Reliability Tests

This page describes the reliability tests available in the Judge Reliability Harness (JRH). Each test generates synthetic data designed to probe specific weaknesses in automated judges.

Discriminative Tests

These tests evaluate whether a judge can distinguish between correct and incorrect responses.

  • label_flip
    • Rewrites a response to logically contradict the original while preserving topic, tone, and structure.
    • Useful for testing whether a judge can detect factual inversions (e.g., a harmful response becoming benign, or vice versa).
    • Generated via the basic_perturbation template with instructions to invert factual claims without adding disclaimers.

Consistency Tests

These tests evaluate whether a judge produces stable scores when presented with semantically equivalent inputs.

  • format_invariance_1
    • Adds extra blank lines between sentences or paragraphs.
    • Tests whether the judge is sensitive to vertical whitespace changes that don’t alter meaning.
  • format_invariance_2
    • Scatters additional spaces within sentences (spacing-heavy text).
    • Tests whether horizontal spacing artifacts affect scoring.
  • format_invariance_3
    • Adds leading tabs or indentation to lines.
    • Tests whether layout/indentation changes bias the judge.
  • semantic_paraphrase
    • Rephrases a response using synonyms, reordering, or equivalent expressions while preserving meaning.
    • Tests whether the judge scores semantically identical content consistently regardless of wording.
  • answer_ambiguity
    • Presents the same request–response pair to the judge multiple times.
    • Tests within-sample consistency: identical inputs should produce identical scores.
  • verbosity_bias_long
    • Expands a response with more detailed explanation while maintaining all factual content.
    • Tests whether the judge is biased toward longer, more elaborate responses.
  • verbosity_bias_short
    • Condenses a response into a shorter, clearer form while preserving all key information.
    • Tests whether the judge penalizes concise responses.

Ordinal Generation

  • synthetic_ordinal
    • Generates new responses targeting specific rubric score levels (e.g., 0, 1, 2, 3).
    • Uses few-shot examples from the seed dataset to guide generation toward a target bucket.
    • A validation judge confirms whether the generated response matches the intended score.
    • Useful for testing whether a judge can reliably distinguish between adjacent score levels on an ordinal rubric.

Stability Tests

  • stochastic_stability
    • Duplicates seed data rows across multiple random seeds and repetitions.
    • Tests whether the judge produces consistent scores when the same input is evaluated multiple times with different sampling conditions.
    • Configured via number_of_seeds and repetitions to control the number of variants.

Agentic Tests

These tests operate on agent transcripts (multi-turn conversations) rather than single responses.

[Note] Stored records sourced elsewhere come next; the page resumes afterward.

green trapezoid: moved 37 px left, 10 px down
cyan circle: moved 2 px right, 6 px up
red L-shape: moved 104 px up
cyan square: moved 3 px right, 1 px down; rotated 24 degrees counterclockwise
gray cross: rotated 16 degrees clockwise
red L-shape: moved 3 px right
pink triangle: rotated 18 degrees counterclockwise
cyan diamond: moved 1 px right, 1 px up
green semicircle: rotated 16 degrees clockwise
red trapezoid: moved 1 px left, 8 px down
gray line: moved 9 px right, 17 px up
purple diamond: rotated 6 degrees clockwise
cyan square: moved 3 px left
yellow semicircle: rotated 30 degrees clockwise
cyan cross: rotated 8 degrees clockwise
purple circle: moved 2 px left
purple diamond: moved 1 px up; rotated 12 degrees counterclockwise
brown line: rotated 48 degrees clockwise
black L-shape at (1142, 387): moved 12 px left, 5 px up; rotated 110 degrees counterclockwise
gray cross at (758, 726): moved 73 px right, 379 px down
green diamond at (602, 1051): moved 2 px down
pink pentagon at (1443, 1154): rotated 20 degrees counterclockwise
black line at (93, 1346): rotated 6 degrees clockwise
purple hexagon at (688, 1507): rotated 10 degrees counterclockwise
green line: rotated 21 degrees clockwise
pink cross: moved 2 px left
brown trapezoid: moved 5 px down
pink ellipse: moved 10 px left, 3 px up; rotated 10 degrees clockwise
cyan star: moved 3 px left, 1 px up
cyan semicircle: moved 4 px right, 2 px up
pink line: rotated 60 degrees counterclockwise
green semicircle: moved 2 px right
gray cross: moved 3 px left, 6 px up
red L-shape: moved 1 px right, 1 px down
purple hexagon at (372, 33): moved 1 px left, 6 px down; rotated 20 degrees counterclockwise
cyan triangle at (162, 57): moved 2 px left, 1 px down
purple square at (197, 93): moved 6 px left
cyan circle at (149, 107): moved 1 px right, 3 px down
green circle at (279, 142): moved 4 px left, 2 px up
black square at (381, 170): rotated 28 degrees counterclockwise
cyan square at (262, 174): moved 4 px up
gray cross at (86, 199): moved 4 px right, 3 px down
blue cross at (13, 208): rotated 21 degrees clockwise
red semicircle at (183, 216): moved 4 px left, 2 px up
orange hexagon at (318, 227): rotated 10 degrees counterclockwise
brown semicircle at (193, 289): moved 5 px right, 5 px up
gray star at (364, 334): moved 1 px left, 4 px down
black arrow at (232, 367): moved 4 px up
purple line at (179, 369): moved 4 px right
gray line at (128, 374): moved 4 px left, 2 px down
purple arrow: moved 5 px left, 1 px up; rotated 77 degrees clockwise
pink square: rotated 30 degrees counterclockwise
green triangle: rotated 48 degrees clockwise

See the Agentic Mode Guide for detailed configuration.

  • agent_perturbation
    • Edits an agent transcript to induce rubric violations.
    • A planner identifies which assistant turns to modify; an editor rewrites those turns; an optional verifier confirms the failure.
    • Tests whether a judge can detect subtle failures introduced into otherwise-passing transcripts.
    • Supports both binary (pass/fail) and ordinal (score-level targeting) modes depending on the autograder template.
  • agent_positives
    • Preserves or minimally edits transcripts that already satisfy the rubric.
    • Useful for measuring false-positive rates: these transcripts should pass, so any judge failures indicate over-sensitivity.
    • Reuses the same pipeline as agent_perturbation but with objective: "pass".